Por Lebb
Aquella calurosa noche un reconocido declamador ––de aquellos cuyo oficio lo toman muy a pecho–– nos hizo experimentar a quienes estábamos en el auditorio una de las emociones más escalofriantes de nuestras vidas.
Estaba recitándonos precisamente el Nocturno de Asunción Silva y cuando llegó a la parte de "¡Sentí frío!", se puso a tiritar de verdad, sus manos se contagiaron de artritis imaginaria y su voz se estremeció terminalmente como si de verdad se estuviera congelando. De resultas, nos transmitió a todos los concurrentes el mismo mal: Nuestra piel se brotó como si fuera de gallina friolenta y lo peor es que sentimos infinitas ganas de llorar solidariamente con el poeta viudo, por su amada "ausente, ausente por siempre jamás".

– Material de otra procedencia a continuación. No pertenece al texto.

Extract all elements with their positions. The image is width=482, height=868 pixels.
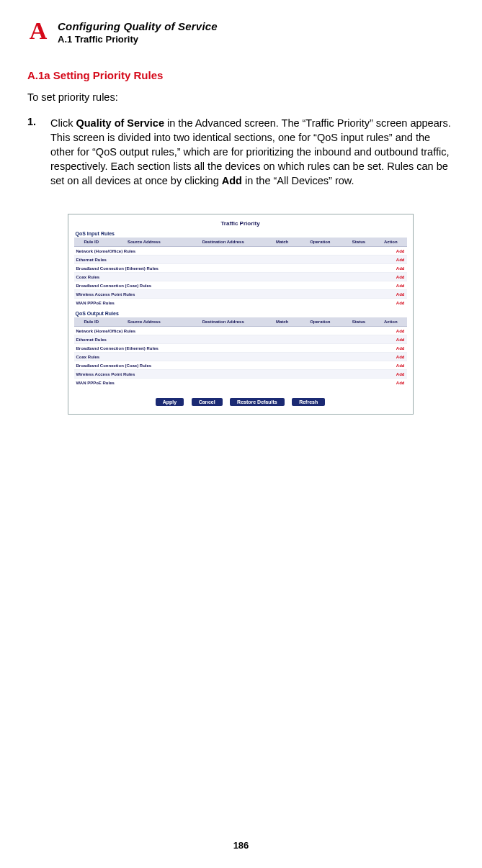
table-row: WAN PPPoE Rules — [74, 299, 375, 307]
running-header: A Configuring Quality of Service A.1 Tra… — [27, 19, 453, 45]
figure-title: Traffic Priority — [74, 220, 407, 227]
table-row: Network (Home/Office) Rules — [74, 247, 375, 256]
add-link[interactable]: Add — [375, 379, 407, 387]
table-row: Coax Rules — [74, 273, 375, 281]
section-heading: A.1a Setting Priority Rules — [27, 69, 453, 81]
step-number: 1. — [27, 116, 43, 188]
figure-button-row: Apply Cancel Restore Defaults Refresh — [74, 394, 407, 407]
add-link[interactable]: Add — [375, 264, 407, 273]
add-link[interactable]: Add — [375, 370, 407, 379]
step-body: Click Quality of Service in the Advanced… — [50, 116, 453, 188]
col-rule: Rule ID — [74, 317, 109, 327]
page-number: 186 — [0, 840, 482, 851]
chapter-title: Configuring Quality of Service — [58, 20, 218, 32]
col-oper: Operation — [298, 317, 344, 327]
refresh-button[interactable]: Refresh — [292, 398, 325, 406]
col-action: Action — [375, 238, 407, 247]
table-row: Broadband Connection (Coax) Rules — [74, 361, 375, 370]
cancel-button[interactable]: Cancel — [192, 398, 223, 406]
table-row: Network (Home/Office) Rules — [74, 327, 375, 335]
add-link[interactable]: Add — [375, 273, 407, 281]
table-row: Wireless Access Point Rules — [74, 290, 375, 299]
add-link[interactable]: Add — [375, 335, 407, 344]
apply-button[interactable]: Apply — [156, 398, 184, 406]
table-row: WAN PPPoE Rules — [74, 379, 375, 387]
input-rules-table: Rule ID Source Address Destination Addre… — [74, 238, 407, 307]
add-link[interactable]: Add — [375, 299, 407, 307]
step-1: 1. Click Quality of Service in the Advan… — [27, 116, 453, 188]
col-oper: Operation — [298, 238, 344, 247]
add-link[interactable]: Add — [375, 361, 407, 370]
add-link[interactable]: Add — [375, 247, 407, 256]
add-link[interactable]: Add — [375, 290, 407, 299]
col-rule: Rule ID — [74, 238, 109, 247]
table-row: Coax Rules — [74, 353, 375, 361]
add-link[interactable]: Add — [375, 256, 407, 264]
table-row: Broadband Connection (Coax) Rules — [74, 281, 375, 290]
col-match: Match — [267, 317, 298, 327]
col-dst: Destination Address — [179, 317, 267, 327]
input-rules-label: QoS Input Rules — [76, 231, 407, 236]
col-match: Match — [267, 238, 298, 247]
header-text-block: Configuring Quality of Service A.1 Traff… — [58, 19, 218, 45]
output-rules-label: QoS Output Rules — [76, 311, 407, 316]
step-bold-1: Quality of Service — [76, 117, 164, 129]
add-link[interactable]: Add — [375, 281, 407, 290]
col-status: Status — [343, 238, 375, 247]
add-link[interactable]: Add — [375, 353, 407, 361]
intro-line: To set priority rules: — [27, 91, 453, 103]
table-row: Broadband Connection (Ethernet) Rules — [74, 264, 375, 273]
add-link[interactable]: Add — [375, 327, 407, 335]
table-row: Ethernet Rules — [74, 335, 375, 344]
col-status: Status — [343, 317, 375, 327]
table-row: Ethernet Rules — [74, 256, 375, 264]
traffic-priority-figure: Traffic Priority QoS Input Rules Rule ID… — [68, 214, 414, 415]
step-text-post: in the “All Devices” row. — [242, 175, 354, 186]
chapter-subtitle: A.1 Traffic Priority — [58, 34, 218, 45]
table-row: Broadband Connection (Ethernet) Rules — [74, 344, 375, 353]
col-action: Action — [375, 317, 407, 327]
output-rules-table: Rule ID Source Address Destination Addre… — [74, 317, 407, 386]
col-src: Source Address — [109, 238, 179, 247]
appendix-letter: A — [27, 19, 49, 43]
restore-defaults-button[interactable]: Restore Defaults — [230, 398, 285, 406]
step-text-pre: Click — [50, 117, 76, 129]
table-row: Wireless Access Point Rules — [74, 370, 375, 379]
col-src: Source Address — [109, 317, 179, 327]
step-bold-2: Add — [222, 175, 242, 186]
add-link[interactable]: Add — [375, 344, 407, 353]
col-dst: Destination Address — [179, 238, 267, 247]
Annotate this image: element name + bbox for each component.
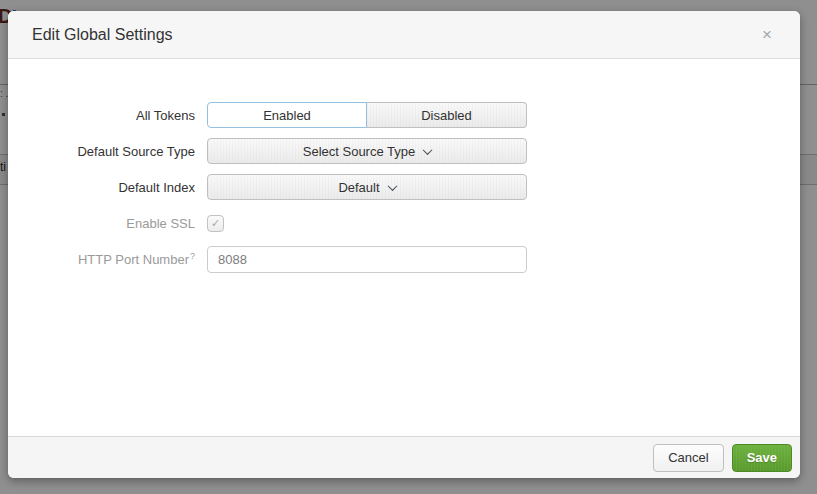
http-port-input xyxy=(207,246,527,273)
all-tokens-disabled-button[interactable]: Disabled xyxy=(367,102,527,128)
screen: D : . ti Edit Global Settings × All Toke… xyxy=(0,0,817,494)
enable-ssl-label: Enable SSL xyxy=(8,216,195,231)
cancel-button[interactable]: Cancel xyxy=(653,444,723,472)
default-index-label: Default Index xyxy=(8,180,195,195)
save-button[interactable]: Save xyxy=(732,444,792,472)
chevron-down-icon xyxy=(423,145,433,155)
dialog-body: All Tokens Enabled Disabled Default Sour… xyxy=(8,59,800,436)
all-tokens-toggle: Enabled Disabled xyxy=(207,102,527,128)
default-index-dropdown[interactable]: Default xyxy=(207,174,527,200)
edit-global-settings-dialog: Edit Global Settings × All Tokens Enable… xyxy=(8,11,800,478)
http-port-row: HTTP Port Number? xyxy=(8,246,776,273)
help-marker: ? xyxy=(190,251,195,261)
all-tokens-enabled-button[interactable]: Enabled xyxy=(207,102,367,128)
default-source-type-label: Default Source Type xyxy=(8,144,195,159)
default-index-row: Default Index Default xyxy=(8,174,776,200)
http-port-label: HTTP Port Number? xyxy=(8,251,195,267)
chevron-down-icon xyxy=(387,181,397,191)
dialog-footer: Cancel Save xyxy=(8,436,800,478)
enable-ssl-checkbox: ✓ xyxy=(207,215,224,232)
close-icon[interactable]: × xyxy=(758,22,776,47)
default-source-type-value: Select Source Type xyxy=(303,144,416,159)
enable-ssl-row: Enable SSL ✓ xyxy=(8,210,776,236)
all-tokens-row: All Tokens Enabled Disabled xyxy=(8,102,776,128)
default-index-value: Default xyxy=(338,180,379,195)
default-source-type-row: Default Source Type Select Source Type xyxy=(8,138,776,164)
all-tokens-label: All Tokens xyxy=(8,108,195,123)
dialog-header: Edit Global Settings × xyxy=(8,11,800,59)
default-source-type-dropdown[interactable]: Select Source Type xyxy=(207,138,527,164)
dialog-title: Edit Global Settings xyxy=(32,26,173,44)
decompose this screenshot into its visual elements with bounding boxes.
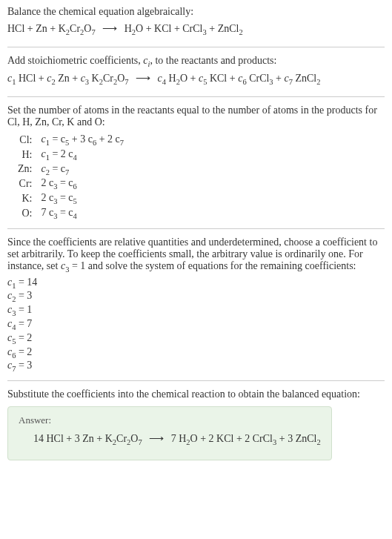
divider — [7, 47, 385, 47]
eq-part: H — [124, 23, 132, 34]
divider — [7, 228, 385, 229]
unbalanced-equation: HCl + Zn + K2Cr2O7 ⟶ H2O + KCl + CrCl3 +… — [7, 21, 385, 39]
subscript: 2 — [316, 438, 320, 446]
final-intro: Substitute the coefficients into the che… — [7, 388, 385, 400]
eq-part: CrCl — [247, 73, 270, 84]
eq-part: O — [84, 23, 91, 34]
list-item: c4 = 7 — [7, 318, 385, 331]
answer-box: Answer: 14 HCl + 3 Zn + K2Cr2O7 ⟶ 7 H2O … — [7, 406, 332, 460]
table-row: Cl: c1 = c5 + 3 c6 + 2 c7 — [13, 133, 128, 148]
atoms-intro: Set the number of atoms in the reactants… — [7, 105, 385, 128]
table-row: Cr: 2 c3 = c6 — [13, 176, 128, 191]
arrow-icon: ⟶ — [149, 431, 164, 447]
stoich-section: Add stoichiometric coefficients, ci, to … — [7, 55, 385, 89]
solve-text: Since the coefficients are relative quan… — [7, 237, 385, 274]
eq-part: KCl + — [207, 73, 238, 84]
subscript: 7 — [124, 78, 128, 86]
element-label: K: — [13, 191, 36, 206]
eq-part: 7 H — [171, 433, 187, 444]
answer-label: Answer: — [19, 414, 321, 426]
arrow-icon: ⟶ — [102, 21, 117, 37]
coefficient-list: c1 = 14 c2 = 3 c3 = 1 c4 = 7 c5 = 2 c6 =… — [7, 277, 385, 374]
element-label: Zn: — [13, 162, 36, 177]
stoich-text: Add stoichiometric coefficients, ci, to … — [7, 55, 385, 68]
subscript: 3 — [269, 78, 273, 86]
intro-section: Balance the chemical equation algebraica… — [7, 6, 385, 39]
list-item: c6 = 2 — [7, 346, 385, 360]
stoich-equation: c1 HCl + c2 Zn + c3 K2Cr2O7 ⟶ c4 H2O + c… — [7, 70, 385, 89]
eq-part: H — [166, 73, 176, 84]
eq-part: 14 HCl + 3 Zn + K — [33, 433, 113, 444]
element-label: O: — [13, 206, 36, 221]
list-item: c2 = 3 — [7, 290, 385, 303]
atom-equation: 2 c3 = c6 — [36, 176, 128, 191]
atom-equation: c1 = 2 c4 — [36, 148, 128, 162]
subscript: 7 — [138, 438, 142, 446]
table-row: H: c1 = 2 c4 — [13, 148, 128, 162]
eq-part: + 3 ZnCl — [276, 433, 316, 444]
text-part: , to the reactants and products: — [150, 55, 276, 66]
eq-part: O + — [180, 73, 199, 84]
list-item: c3 = 1 — [7, 304, 385, 317]
atom-equation: c2 = c7 — [36, 162, 128, 177]
divider — [7, 380, 385, 381]
atom-equation: c1 = c5 + 3 c6 + 2 c7 — [36, 133, 128, 148]
eq-part: Cr — [70, 23, 80, 34]
eq-part: HCl + Zn + K — [7, 23, 66, 34]
eq-part: O — [130, 433, 138, 444]
atom-equations-table: Cl: c1 = c5 + 3 c6 + 2 c7 H: c1 = 2 c4 Z… — [13, 133, 128, 221]
table-row: K: 2 c3 = c5 — [13, 191, 128, 206]
list-item: c1 = 14 — [7, 277, 385, 290]
final-section: Substitute the coefficients into the che… — [7, 388, 385, 460]
eq-part: O — [117, 73, 124, 84]
subscript: 2 — [239, 28, 242, 36]
element-label: Cl: — [13, 133, 36, 148]
eq-part: Cr — [103, 73, 113, 84]
balanced-equation: 14 HCl + 3 Zn + K2Cr2O7 ⟶ 7 H2O + 2 KCl … — [19, 431, 321, 449]
list-item: c5 = 2 — [7, 332, 385, 345]
solve-section: Since the coefficients are relative quan… — [7, 237, 385, 373]
eq-part: Cr — [116, 433, 127, 444]
eq-part: O + 2 KCl + 2 CrCl — [190, 433, 273, 444]
eq-part: + ZnCl — [207, 23, 239, 34]
subscript: 7 — [91, 28, 95, 36]
eq-part: O + KCl + CrCl — [136, 23, 202, 34]
table-row: Zn: c2 = c7 — [13, 162, 128, 177]
element-label: Cr: — [13, 176, 36, 191]
eq-part: ZnCl — [293, 73, 316, 84]
divider — [7, 96, 385, 97]
eq-part: K — [89, 73, 99, 84]
atom-equation: 7 c3 = c4 — [36, 206, 128, 221]
intro-text: Balance the chemical equation algebraica… — [7, 6, 385, 18]
eq-part: HCl + — [16, 73, 47, 84]
table-row: O: 7 c3 = c4 — [13, 206, 128, 221]
atom-equation: 2 c3 = c5 — [36, 191, 128, 206]
eq-part: Zn + — [56, 73, 81, 84]
text-part: = 1 and solve the system of equations fo… — [69, 260, 356, 271]
element-label: H: — [13, 148, 36, 162]
text-part: Add stoichiometric coefficients, — [7, 55, 143, 66]
list-item: c7 = 3 — [7, 360, 385, 373]
subscript: 2 — [316, 78, 320, 86]
arrow-icon: ⟶ — [136, 70, 150, 87]
atoms-section: Set the number of atoms in the reactants… — [7, 105, 385, 221]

Pero un rato después, como poseído por el espíritu de ultratumba del mismo Adolfo Becquer, recitó algunas de sus más lindas rimas; y fue entonces cuando nuestro corazón, ya sin el "frío del sepulcro" se nos puso fogozo, coquetón y blando cual melcocha recién hecha.
Pero no nos derretimos por suerte, después de esa hipnósis, más bien grabamos nítidamente en las neuronas la firme moraleja de que a las actuaciones de la vida, sean sencillas o complejas, hay que sazonarlas con muchas ganas y mucha pasión para que cobren mejor sentido y obviamente más gusto.
Algún tiempo después, cuando mi espíritu juvenil se enfrascaba en experimentos vocacionales, me correspondió una mañana en la capilla compartir frente al Sagrario la oración de las Laudes y el Oficio de Lectura con un sacerdote joven y entusiasta. Llegado el momento particular de las plegarias personales, mi fervoroso correligionario, se puso de pie de un salto y rogó suplicante:
"¡Dános, Señor, FUEEERZA para luchar!"
(Cuando llegó a la palabra "fuerza", le aplicó realmente muchísima fuerza pulmonar). Naturalmente a mí también se me pegaron sus ganas impetuosas de rezar con energía. Entonces para no ser menos y quedarme atrás inhalé todo el aire del recinto y de un brinco también me puse de pie, contestando con voz candente: "¡Te ROOOGAMOS, Señor!"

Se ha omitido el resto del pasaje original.